Economists have argued it is impossible to restore the industry to its former glory because of structural issues, including worker shortages.

“While a less fluid trade environment and somewhat more favorable business tax environment are positives for activity, we remain cautious on the extent of recovery in traditional cap-ex categories this year,” said Shannon Grein, an economist at Wells Fargo.

The ISM said its manufacturing PMI dropped to 47.9 in the final month of 2025, the lowest level since October 2024, from 48.2 in November. A reading below 50 indicates contraction in manufacturing, which accounts for 10.1% of the economy. 

It was the 10th straight month that the PMI remained below the 50 threshold. Economists polled by Reuters had forecast the PMI would be little changed at 48.4. The PMI remained above 42.3, a level that ISM said over time was consistent with an expansion of the overall economy. 

Last month’s drop reflected pullbacks in the production and inventories sub-indexes after they improved in November. 

“Their contraction this month continues the short-term ‘bubble’ of improvement indicative in the last several months of PMI data, and a hallmark of recent economic uncertainty in manufacturing,” said ISM Manufacturing Business Survey Committee chair Susan Spence.

Last month, 85% of the manufacturing economy’s gross domestic product contracted, a surge from 58% in November, and the percentage of manufacturing GDP in strong contraction increased to 43% from 39% in November, Spence said.

COMMENTS FROM RESPONDENTS ARE DOWNBEAT

Electrical equipment, appliances and components as well as computer and electronic products were the only two industries reporting growth. The remaining 15 industries, including chemical products, miscellaneous manufacturing, machinery and transportation equipment, reported a contraction.

Some makers of fabricated metal products reported that “order levels have continued to decline.” They noted that December was “dismal,” adding “January and February don’t look too good, as bookings are down 25 percent compared to the first two months of 2025.”   

Computer and electronic products manufacturers said “margins have deteriorated, as full pass- through of cost increases is not possible.” Transportation equipment makers said that while many customers were ordering for 2026, “those orders are 20 percent to 30 percent below their historical buying patterns,” adding “the general mood of the industry is that the first half of 2026 will be another bust.” 

Some electrical equipment, appliances and components manufacturers said “things look a bit bleak overall.” Some makers of miscellaneous products reported that “2025 revenue was down 17 percent due to tariffs.” 

The U.S. Supreme Court is set to rule on the legality of the premise Trump has employed for his tariffs sometime in early 2026. Yale Budget Lab estimated that Trump’s protectionist trade policy raised the average tariff on imported goods to nearly 17% from less than 3% last January.

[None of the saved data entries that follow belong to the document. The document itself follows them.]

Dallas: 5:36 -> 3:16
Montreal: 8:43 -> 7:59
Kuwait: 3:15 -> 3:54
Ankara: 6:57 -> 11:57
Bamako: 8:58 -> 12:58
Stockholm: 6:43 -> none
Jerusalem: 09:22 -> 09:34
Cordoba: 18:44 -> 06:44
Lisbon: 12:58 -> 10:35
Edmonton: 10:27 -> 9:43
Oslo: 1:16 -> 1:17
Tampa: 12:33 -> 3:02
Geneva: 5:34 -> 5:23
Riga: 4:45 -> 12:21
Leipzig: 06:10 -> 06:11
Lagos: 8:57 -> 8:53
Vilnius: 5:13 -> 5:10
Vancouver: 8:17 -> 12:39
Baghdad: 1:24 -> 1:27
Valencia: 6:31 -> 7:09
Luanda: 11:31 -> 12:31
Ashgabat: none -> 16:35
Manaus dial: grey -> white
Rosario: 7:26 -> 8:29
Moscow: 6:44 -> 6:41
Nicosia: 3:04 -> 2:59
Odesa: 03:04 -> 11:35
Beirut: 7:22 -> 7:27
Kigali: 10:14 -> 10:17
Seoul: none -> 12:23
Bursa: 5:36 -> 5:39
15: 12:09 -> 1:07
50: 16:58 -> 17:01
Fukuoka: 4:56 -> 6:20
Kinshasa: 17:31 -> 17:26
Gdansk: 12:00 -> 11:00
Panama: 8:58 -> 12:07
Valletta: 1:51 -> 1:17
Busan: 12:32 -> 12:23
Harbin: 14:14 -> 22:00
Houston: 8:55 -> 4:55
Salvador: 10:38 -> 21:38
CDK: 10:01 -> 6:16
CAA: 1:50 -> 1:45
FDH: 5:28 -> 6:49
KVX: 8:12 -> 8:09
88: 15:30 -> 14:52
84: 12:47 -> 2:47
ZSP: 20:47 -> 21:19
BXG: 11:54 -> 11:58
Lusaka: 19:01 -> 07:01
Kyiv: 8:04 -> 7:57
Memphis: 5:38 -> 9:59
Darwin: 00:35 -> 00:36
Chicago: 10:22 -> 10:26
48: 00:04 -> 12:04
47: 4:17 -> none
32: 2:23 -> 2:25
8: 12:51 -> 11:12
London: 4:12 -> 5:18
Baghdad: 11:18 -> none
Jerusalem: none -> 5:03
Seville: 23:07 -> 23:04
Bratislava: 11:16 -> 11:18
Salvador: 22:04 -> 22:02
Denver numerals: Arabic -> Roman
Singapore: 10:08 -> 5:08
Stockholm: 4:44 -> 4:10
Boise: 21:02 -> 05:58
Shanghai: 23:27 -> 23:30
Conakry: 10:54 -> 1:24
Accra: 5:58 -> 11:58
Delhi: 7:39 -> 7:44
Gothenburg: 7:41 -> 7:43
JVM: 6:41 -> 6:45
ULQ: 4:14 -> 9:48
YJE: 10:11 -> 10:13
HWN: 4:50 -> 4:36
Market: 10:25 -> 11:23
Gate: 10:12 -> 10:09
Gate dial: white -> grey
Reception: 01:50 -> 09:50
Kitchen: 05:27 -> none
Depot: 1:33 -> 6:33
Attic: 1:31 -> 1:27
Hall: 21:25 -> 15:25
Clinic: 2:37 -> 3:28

The ISM survey’s forward-looking new orders sub-index was little changed at 47.7 in December from November’s 47.4, marking a fourth straight month of falling demand. This measure has contracted in 10 of the last 11 months with demand curbed by the rise in some goods prices because of the tariffs.

Its measure of manufacturing inventories dropped 3.7 percentage points to 45.2 last month. The production index eased to 51 from 51.4 in November. 

Factory input costs, which have contributed to the persistence of inflation that continues to run above the Federal Reserve’s 2% target, remain elevated. ISM’s prices paid index was unchanged at 58.5, higher than forecasts for 57.0.

Amid the soft demand environment, factory employment declined for an 11th straight month, the sector’s longest hiring slump by ISM’s measure in about five years.

The ISM noted that for every comment on hiring, there were three on reducing head counts, adding that companies continued to focus on accelerating staff reductions due to uncertain near- to mid-term demand.

“A number of tariff deals have been struck and many exemptions have been granted over the past two months, and I would expect more of that in the new year,” said Stephen Stanley, chief U.S. economist at Santander U.S. Capital Markets.

“It remains to be seen whether that will be enough to pull the factory sector out of its current malaise,” he added.